Beau gosse à l’allure athlétique, Ryan O’Neal triomphe dès son second long métrage : le mélodrame Love Story (1970) de Arthur Hiller, explose le box-office mondial et lui vaut une nomination à l’Oscar du meilleur acteur.  

Pourtant, son jeu dramatique peine à convaincre la critique qui lui reproche son inexpressivité. Toujours est-il qu’il devient très sollicité dans les années 70. On remarque sa collaboration avec Peter Bogdanovich dans le registre de la comédie, pour On s’fait la valise, docteur ? (1972), La barbe à papa (1973) et Nickelodeon (1976).  

Mais Ryan O’Neal reste surtout l’inoubliable interprète de Barry Lyndon (1975), le chef-d’œuvre de Stanley Kubrick, dans lequel il réussit à casser son image un peu lisse. De cette décennie glorieuse pour lui, on peut aussi retenir le polar Driver (1978) de Walter Hill, mal accueilli à sa sortie, mais réévalué depuis.  

Les années 80 marquent son déclin artistique et commercial, même s’il faut peut-être redécouvrir Les vrais durs ne dansent pas (1987) de Norman Mailer, éreinté à l’époque. L’acteur poursuit ensuite une carrière essentiellement télévisuelle.  
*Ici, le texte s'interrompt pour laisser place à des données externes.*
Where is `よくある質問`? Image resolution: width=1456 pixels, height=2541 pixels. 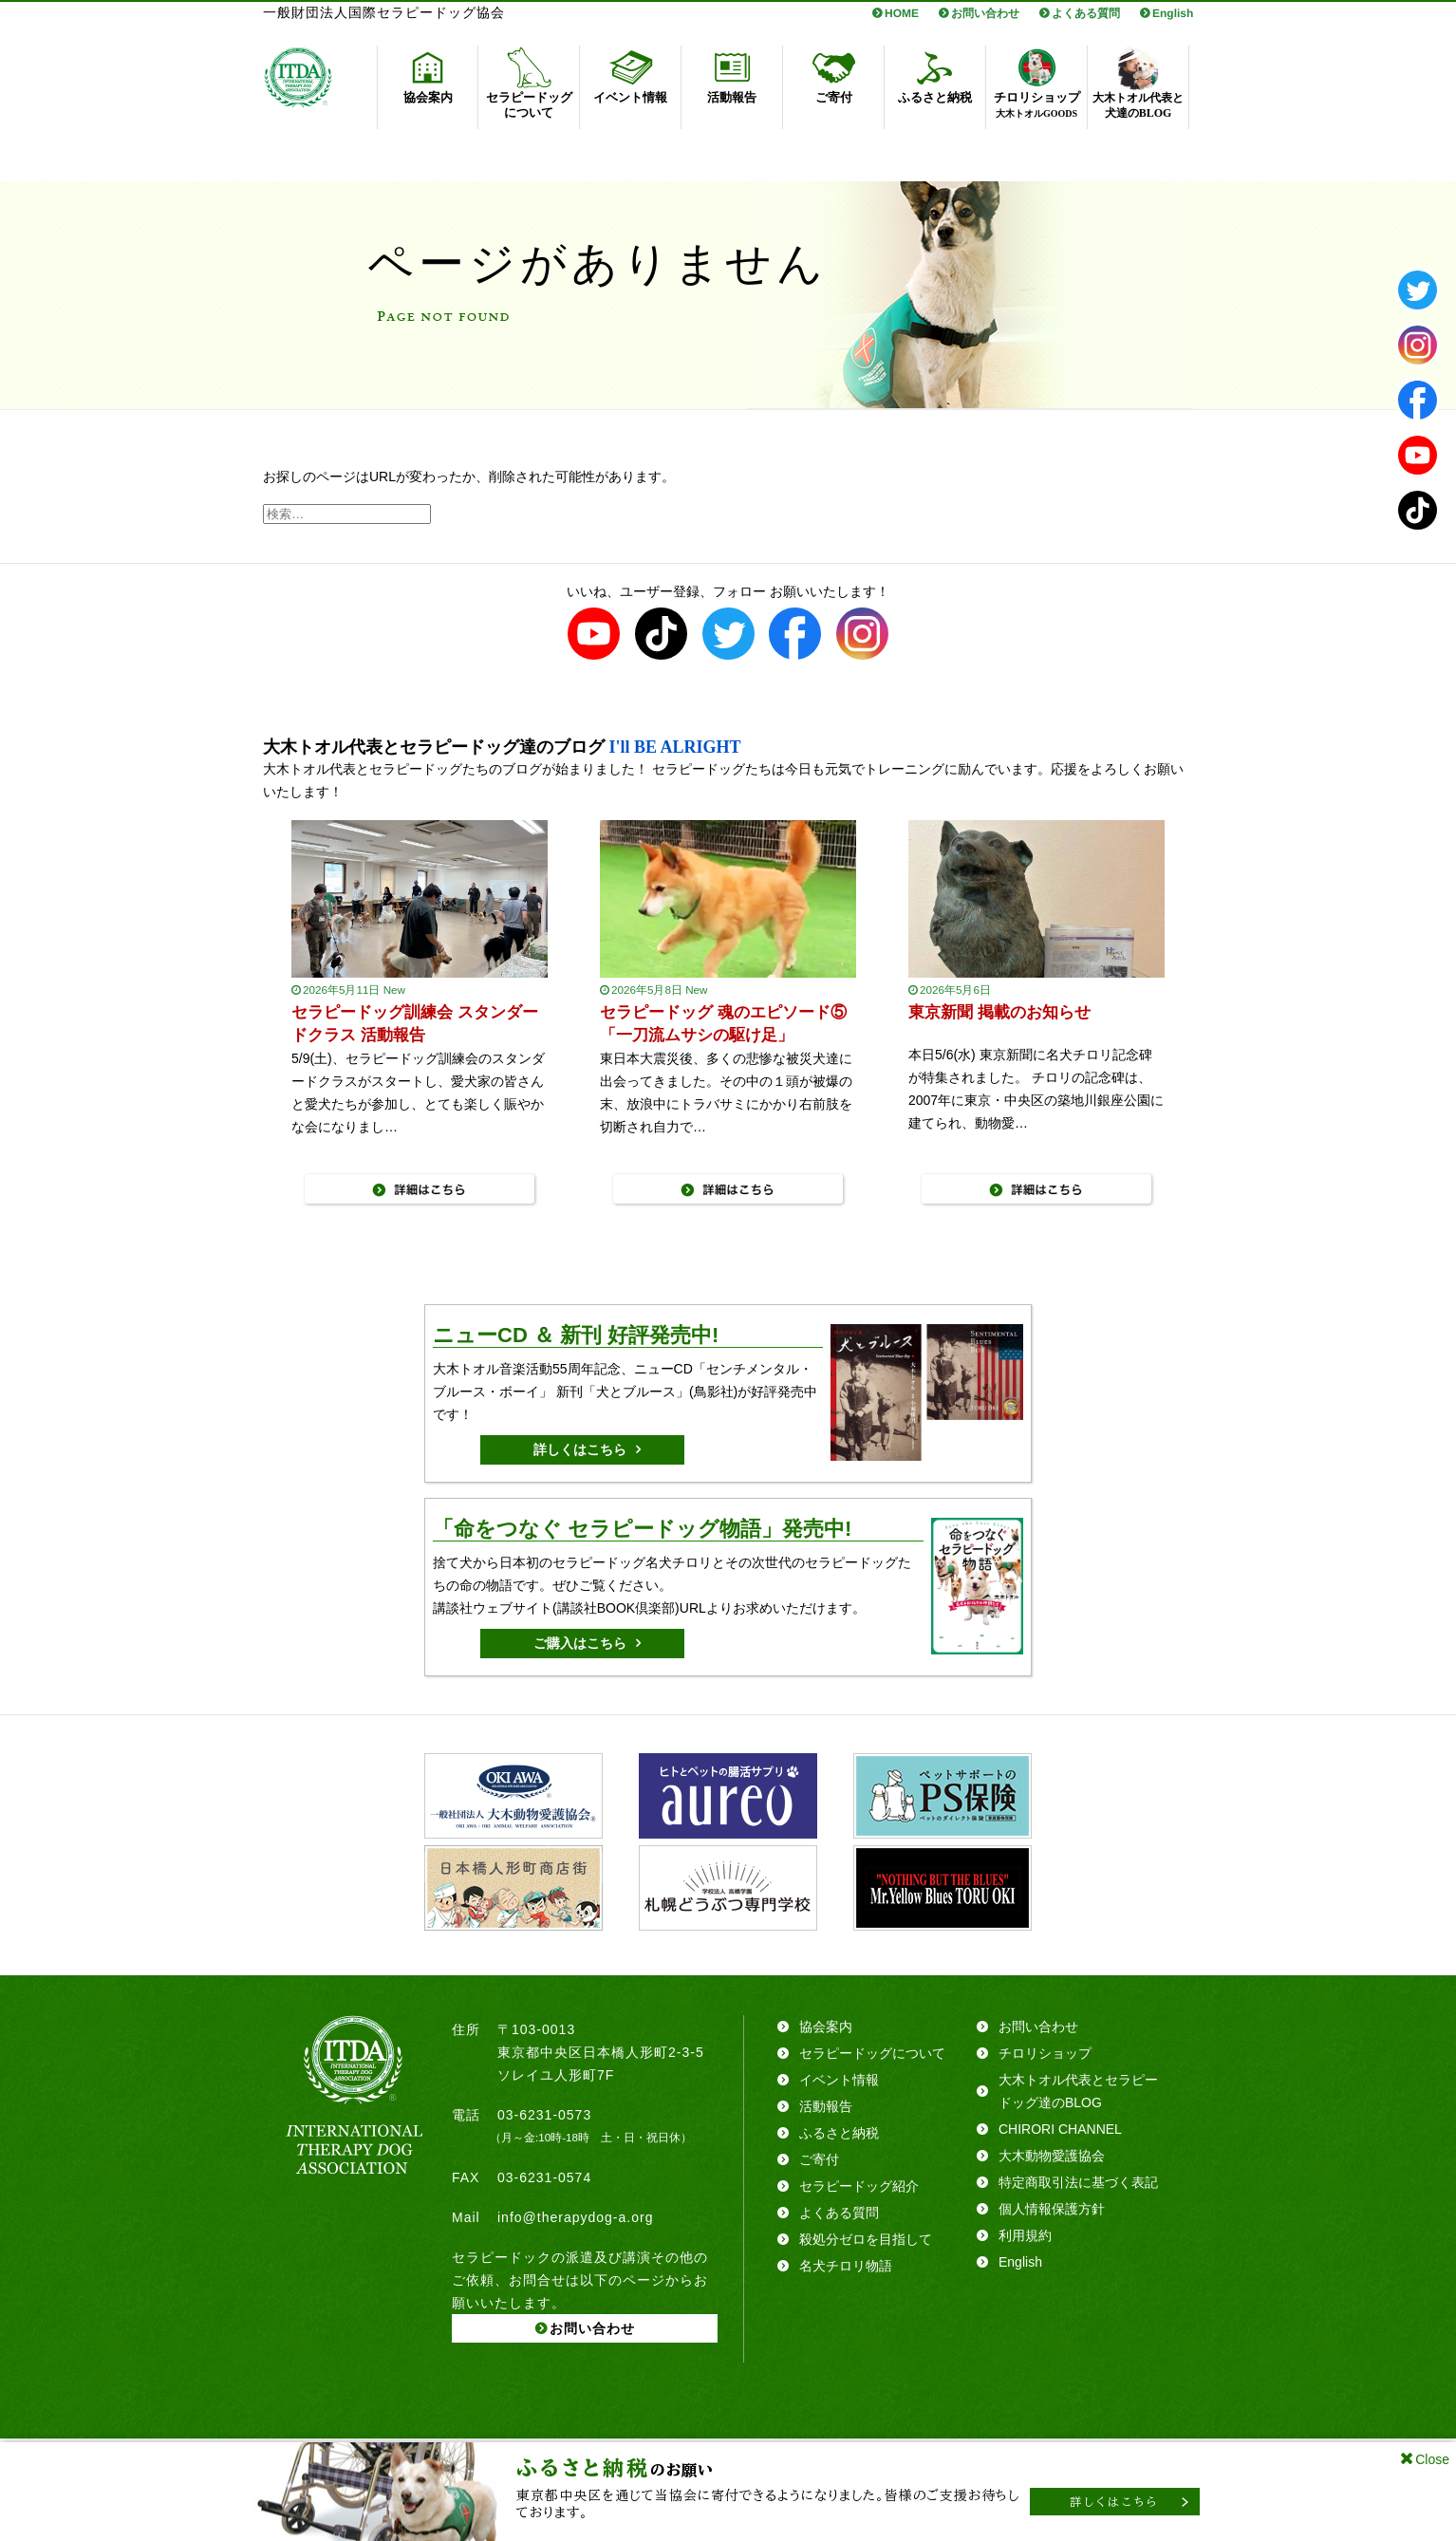 よくある質問 is located at coordinates (1086, 13).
Au cinéma, il tiendra surtout des seconds rôles, notamment dans La méthode zéro (1998) de Jake Kasdan et Knight of Cups (2015) de Terrence Malick.  
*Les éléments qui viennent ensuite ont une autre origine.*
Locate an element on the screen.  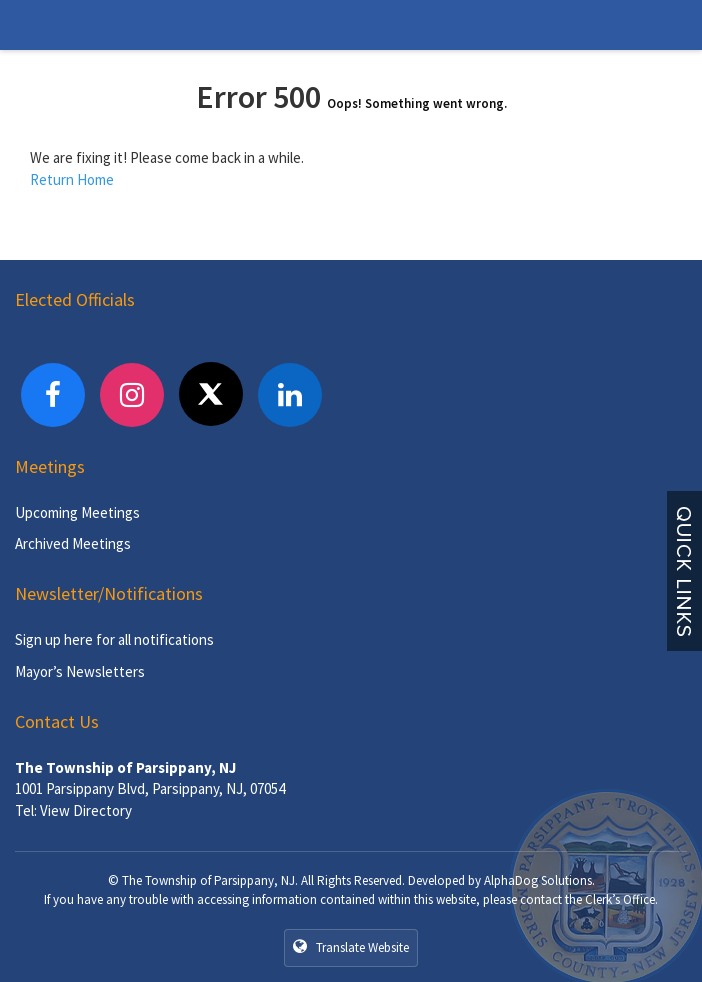 [LinkedIn] is located at coordinates (290, 395). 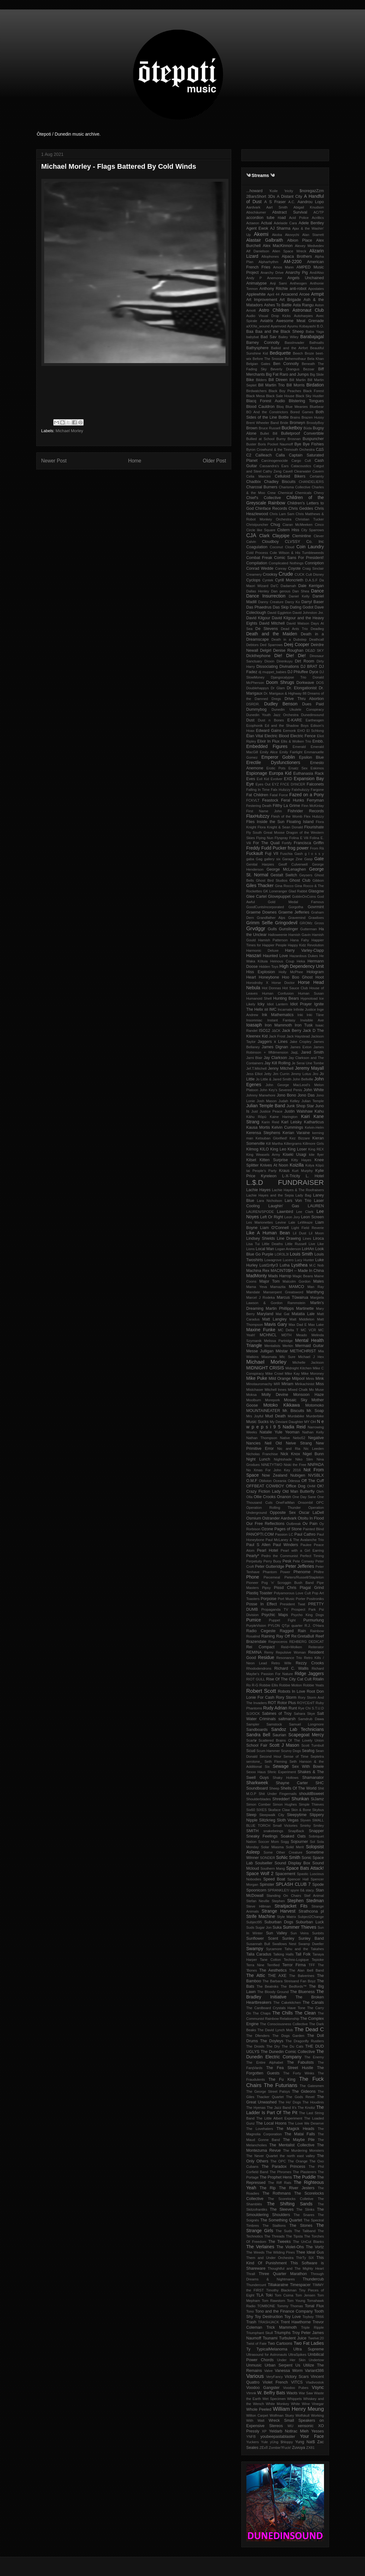 The image size is (365, 2576). What do you see at coordinates (297, 2382) in the screenshot?
I see `VITCS` at bounding box center [297, 2382].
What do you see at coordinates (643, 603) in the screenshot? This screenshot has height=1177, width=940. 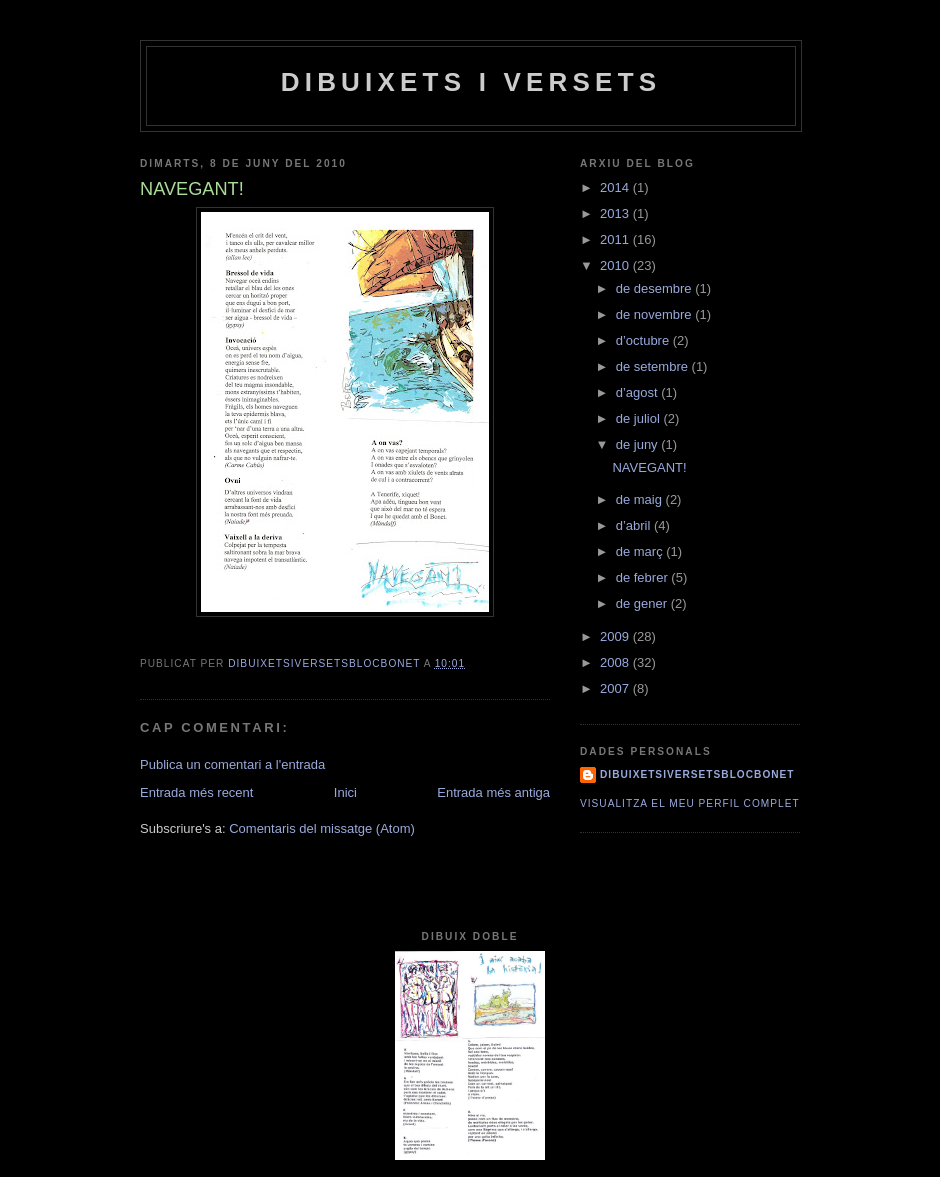 I see `de gener` at bounding box center [643, 603].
Ryan O’Neal est décédé le 8 décembre 2023 à l’âge de 82 ans. 

Gérard Crespo 

Ils nous ont quittés en 2023 

Filmographie :

Acteur (longs-métrages de cinéma uniquement) :

  • 1969 : Une si belle garce (The Big Bounce) d’Alex March
  • 1970 : Love Story d’Arthur Hiller
  • 1970 : Le Défi (The Games) de Michael Winner
  • 1971 : Deux hommes dans l’Ouest (Wild Rovers) de Blake Edwards
  • 1972 : On s’fait la valise, Doc ? (What’s Up, Doc?) de Peter Bogdanovich
  • 1973 : Le Voleur qui vient dîner (The Thief Who Came to Dinner) de Bud Yorkin
  • 1973 : La Barbe à papa (Paper Moon) de Peter Bogdanovich
  • 1975 : Barry Lyndon de Stanley Kubrick
  • 1976 : Nickelodeon de Peter Bogdanovich
  • 1977 : Un pont trop loin (A Bridge Too Far) de Richard Attenborough
  • 1978 : Driver (The Driver) de Walter Hill
  • 1978 : Oliver’s Story de John Korty
  • 1979 : Tendre combat (The Main Event) d’Howard Zieff
  • 1981 : Les Fesses à l’air (So Fine) d’Andrew Bergman
  • 1981 : Opération Green Ice (Green Ice) d’Ernest Day
  • 1982 : Partners de James Burrows
  • 1984 : Divorce à Hollywood (Irreconcilable Differences) de Charles Shyer
  • 1985 : La Fièvre du jeu (Fever Pitch) de Richard Brooks
  • 1987 : Les Vrais durs ne dansent pas (Tough Guys Don’t Dance) de Norman Mailer
  • 1989 : Le Ciel s’est trompé (Chances Are) d’Emile Ardolino
  • 1996 : Ma femme me tue (Faithful) de Paul Mazursky
  • 1997 : An Alan Smithee Film d’Arthur Hiller et Alan Smithee
  • 1997 : Hacks de Gary Rosen
  • 1998 : La Méthode zéro (Zero Effect) de Jake Kasdan
  • 1998 : Coming Soon de Colette Burson
  • 2000 : The List de Sylvain Guy
  • 2000 : Gentleman B. de Jordan Alan
  • 2002 : Influences (People I Know) de Daniel Algrant
  • 2003 : Le Rappeur de Malibu (Malibu’s Most Wanted) de John Whitesell
  • 2012 : Slumber Party Slaughter de Rebekah Chaney
  • 2015 : Knight of Cups de Terrence Malick

Les plus gros succès de Ryan O’Neal en France

  1. Love Story (1971) : 5 512 408 entrées
  2. Barry Lyndon (1976) : 3 475 185 entrées
  3. Un pont trop loin (1977) : 1 224 055 entrées
  4. Driver (1978) : 1 102 183 entrées

Avec seulement quatre longs métrages à plus de 500 000 entrées en France, Ryan O’Neal est l’un des espoirs déçus du cinéma des années 70. Love Story et Barry Lyndon auraient dû lui permettre d’être un géant du box-office, mais Tendre combat avec Barbra Streisand ou la comédie LGBT efféminée Partners de James Burrows, en décidèrent autrement. Les années 80 furent un désastre pour sa carrière. Dans les années 90, l’homme qui avait fait pleurer le monde entier avec le phénoménal Love Story aux 5 millions d’entrées, n’était plus qu’un lointain souvenir générationnel.